The Modernist movement of the last century brought us the idea of minimalism in architecture; the idea that our homes were machines for living and that living in them made us better and more efficient -- efficient being the key word, I think. The stripped down, unornamented minimalized life of maximum efficiency isn't all that compatible with what most of us would consider a life. Integrating man into the means of production, minimizing private space and emphasizing public and communal areas and mechanizing the whole experience of life doesn't, in the mind of this inefficient life form, make for an existence I would enjoy, to say the least. It hardly allows for experiencing the intense joy of being alive on a minute to minute basis, unless you consider a brief two week packaged vacation from the cubicle to be living.
I don't know about you, but I'm not a machine or a piece of production equipment. My house is not a machine and my preferred transportation would not resemble one of those pneumatic capsules you put your checks and deposit slips into at the drive-through bank.

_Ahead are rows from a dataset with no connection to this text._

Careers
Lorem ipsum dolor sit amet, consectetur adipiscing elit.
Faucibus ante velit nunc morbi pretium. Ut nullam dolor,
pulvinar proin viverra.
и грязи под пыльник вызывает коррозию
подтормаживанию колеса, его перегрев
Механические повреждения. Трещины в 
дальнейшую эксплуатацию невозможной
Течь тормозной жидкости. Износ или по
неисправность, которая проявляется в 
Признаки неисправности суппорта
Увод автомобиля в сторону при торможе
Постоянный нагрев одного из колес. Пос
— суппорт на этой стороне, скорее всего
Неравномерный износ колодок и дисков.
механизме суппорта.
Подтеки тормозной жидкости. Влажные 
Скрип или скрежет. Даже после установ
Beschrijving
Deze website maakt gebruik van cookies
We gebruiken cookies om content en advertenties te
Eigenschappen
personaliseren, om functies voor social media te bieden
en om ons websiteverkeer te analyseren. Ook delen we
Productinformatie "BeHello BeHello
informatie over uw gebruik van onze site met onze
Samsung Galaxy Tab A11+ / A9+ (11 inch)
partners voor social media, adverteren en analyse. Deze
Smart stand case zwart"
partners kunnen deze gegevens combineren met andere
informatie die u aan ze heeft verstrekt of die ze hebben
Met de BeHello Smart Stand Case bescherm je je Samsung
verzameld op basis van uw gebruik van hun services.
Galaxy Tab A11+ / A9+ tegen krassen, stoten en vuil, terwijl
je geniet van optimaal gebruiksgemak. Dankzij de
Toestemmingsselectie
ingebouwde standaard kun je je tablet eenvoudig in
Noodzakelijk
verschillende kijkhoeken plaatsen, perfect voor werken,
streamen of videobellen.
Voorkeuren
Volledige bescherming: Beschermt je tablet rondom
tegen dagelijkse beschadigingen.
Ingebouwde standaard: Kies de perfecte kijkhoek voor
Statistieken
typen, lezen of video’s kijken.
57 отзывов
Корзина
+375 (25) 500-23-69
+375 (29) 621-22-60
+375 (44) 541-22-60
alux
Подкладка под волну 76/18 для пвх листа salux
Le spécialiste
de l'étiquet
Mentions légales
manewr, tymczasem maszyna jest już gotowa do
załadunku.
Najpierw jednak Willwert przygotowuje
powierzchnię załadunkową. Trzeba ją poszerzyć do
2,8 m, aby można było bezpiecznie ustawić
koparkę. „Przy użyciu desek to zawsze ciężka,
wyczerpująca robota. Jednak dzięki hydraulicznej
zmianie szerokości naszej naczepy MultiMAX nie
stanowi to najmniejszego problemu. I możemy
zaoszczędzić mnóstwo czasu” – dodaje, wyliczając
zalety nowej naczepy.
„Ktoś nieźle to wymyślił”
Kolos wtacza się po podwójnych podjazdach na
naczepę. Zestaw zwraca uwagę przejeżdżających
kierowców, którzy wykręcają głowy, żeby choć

Send a message urging the government to strengthen pollution and fuel efficiency standards to deliver 60 miles per gallon by 2025!

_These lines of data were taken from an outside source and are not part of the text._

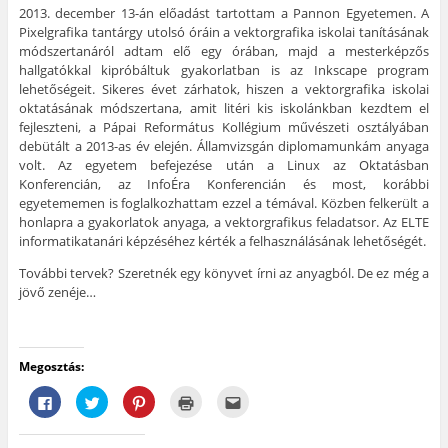
2013. december 13-án előadást tartottam a Pannon Egyetemen. A
Pixelgrafika tantárgy utolsó óráin a vektorgrafika iskolai tanításának
módszertanáról adtam elő egy órában, majd a mesterképzős
hallgatókkal kipróbáltuk gyakorlatban is az Inkscape program
lehetőségeit.
Sikeres évet zárhatok, hiszen a vektorgrafika iskolai
oktatásának módszertana, amit litéri kis iskolánkban kezdtem el
fejleszteni, a Pápai Református Kollégium művészeti osztályában
debütált a 2013-as év elején. Államvizsgán diplomamunkám anyaga
volt. Az egyetem befejezése után a Linux az Oktatásban
Konferencián, az InfoÉra Konferencián és most, korábbi
egyetememen is foglalkozhattam ezzel a témával. Közben felkerült a
honlapra a gyakorlatok anyaga, a vektorgrafikus feladatsor. Az ELTE
informatikatanári képzéséhez kérték a felhasználásának lehetőségét.
További tervek? Szeretnék egy könyvet írni az anyagból. De ez még a
jövő zenéje…
Megosztás:
F
K
K
K
A
a
a
a
a
j
c
t
t
t
á
e
t
t
t
n
b
i
i
i
l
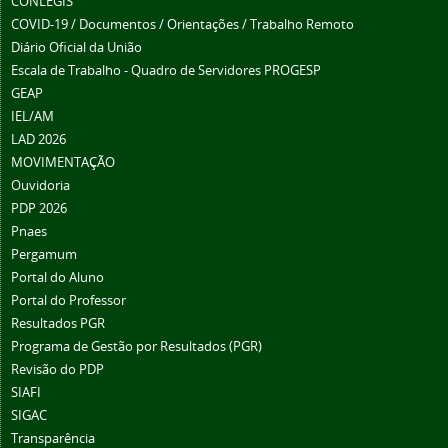
CONLEGIS
COVID-19 / Documentos / Orientações / Trabalho Remoto
Diário Oficial da União
Escala de Trabalho - Quadro de Servidores PROGESP
GEAP
IEL/AM
LAD 2026
MOVIMENTAÇÃO
Ouvidoria
PDP 2026
Pnaes
Pergamum
Portal do Aluno
Portal do Professor
Resultados PGR
Programa de Gestão por Resultados (PGR)
Revisão do PDP
SIAFI
SIGAC
Transparência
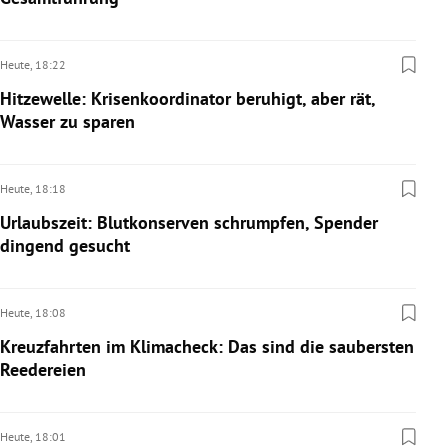
Heute,
18:22
Hitzewelle: Krisenkoordinator beruhigt, aber rät,
Wasser zu sparen
Heute,
18:18
Urlaubszeit: Blutkonserven schrumpfen, Spender
dingend gesucht
Heute,
18:08
Kreuzfahrten im Klimacheck: Das sind die saubersten
Reedereien
Heute,
18:01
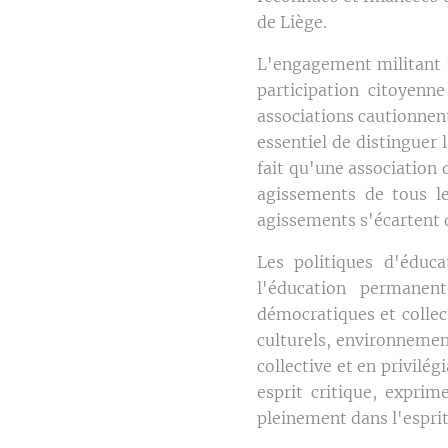
de Liège.
L'engagement militant fa
participation citoyenne
associations cautionnen
essentiel de distinguer
fait qu'une association
agissements de tous le
agissements s'écartent d
Les politiques d'éduc
l'éducation permanent
démocratiques et collect
culturels, environnemen
collective et en privilég
esprit critique, exprim
pleinement dans l'esprit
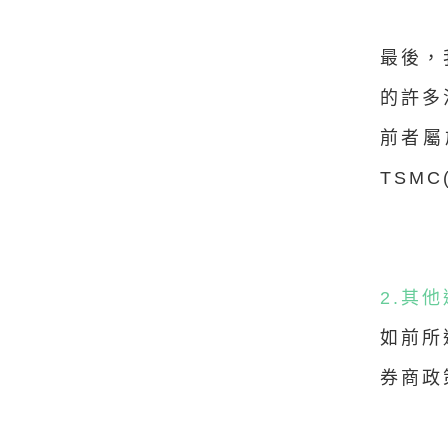
最後，
的許多
前者屬
TSM
2.其
如前所
券商政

screams the headline. It doesn't mention that the glut of huge, heavy, clumsy, dangerous hunks of iron now clogging the curves on our roads was the direct result of that same message sent back in the 1970's as a hysterical response to the Arab Oil Embargo. That was a perfect example of the "here's a problem - let's pass a bill" kind of knee-jerk politics that's clogged our arteries for decades and no, we can't hardly pin that on the Republicans.

You can get a 60 mpg vehicle right now if you want it - a 100 mpg vehicle that costs a thousand dollars. They sell them in several places around this town, you just have to sweat in the heat and get wet when it rains, and you can't go very fast but hey, it's all about efficiency and going green, right? Many people choose that, many enjoy it -- including me, for what it's worth, but it's a choice, not the result of a Federal mandate. Sometimes you feel like a truck, sometimes you don't -- you consider the need and the budget and you makes your choice. But is it "saving the planet" to drive one of those terrifying "smart Cars?" Did anyone stop to notice that the US military is the largest single fossil fuel burner in our country? Is our problem really cars or is it how much we drive. How much of the passion is really that same stale neo-Luddism that nestled into Liberal thought back in the 60's when it was oh so hip to destroy cars in the name of whatever you call it?

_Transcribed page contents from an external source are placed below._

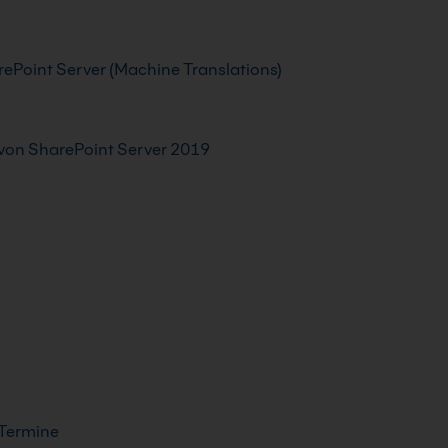
Point Server (Machine Translations)
von SharePoint Server 2019
 Termine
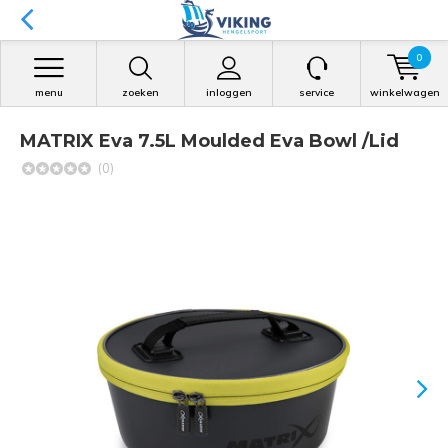
0
menu
zoeken
inloggen
service
winkelwagen
MATRIX Eva 7.5L Moulded Eva Bowl /Lid
(0)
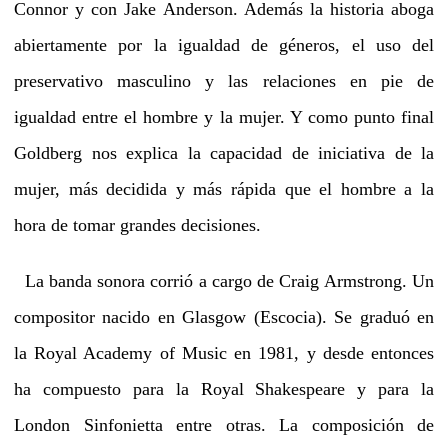
Connor y con Jake Anderson. Además la historia aboga
abiertamente por la igualdad de géneros, el uso del
preservativo masculino y las relaciones en pie de
igualdad entre el hombre y la mujer. Y como punto final
Goldberg nos explica la capacidad de iniciativa de la
mujer, más decidida y más rápida que el hombre a la
hora de tomar grandes decisiones.
La banda sonora corrió a cargo de Craig Armstrong. Un
compositor nacido en Glasgow (Escocia). Se graduó en
la Royal Academy of Music en 1981, y desde entonces
ha compuesto para la Royal Shakespeare y para la
London Sinfonietta entre otras. La composición de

Sure Americans waste untold resources driving to work, waste a fortune to drive fashionably military-looking "safety" vehicles that cause 4 times more accidents and have to crawl through maneuvers like airships, but is the answer to regiment us, to furnish us with little steel boxes and proclaim "only this and nothing more?" Maybe it's time to let Dracula out of his coffin and raise the fuel tax! (gasp) Let people work out their personal mathematics by themselves - maybe move closer to work, maybe use a small car to drive to the train station, maybe buy a scooter. Raise the taxes steadily and put the money into high speed rail and local light rail. Eventually our obscene sprawl will contract and the mall to mall crawl may become a trip into town or down the block and people can make choices that suit them and their needs - you know, like free people in a free country. We don't trust you to use that ( insert anything here) wisely, we don't think you need it and therefore, you can't have it. It's the recipe for bad measures indeed.

Sure, I'm strongly convinced that something needs to be done, but I'm strongly convinced that it doesn't require us to become soulless gears and cams in the efficient, regulated machine of commerce and the State, if there's any difference between the two.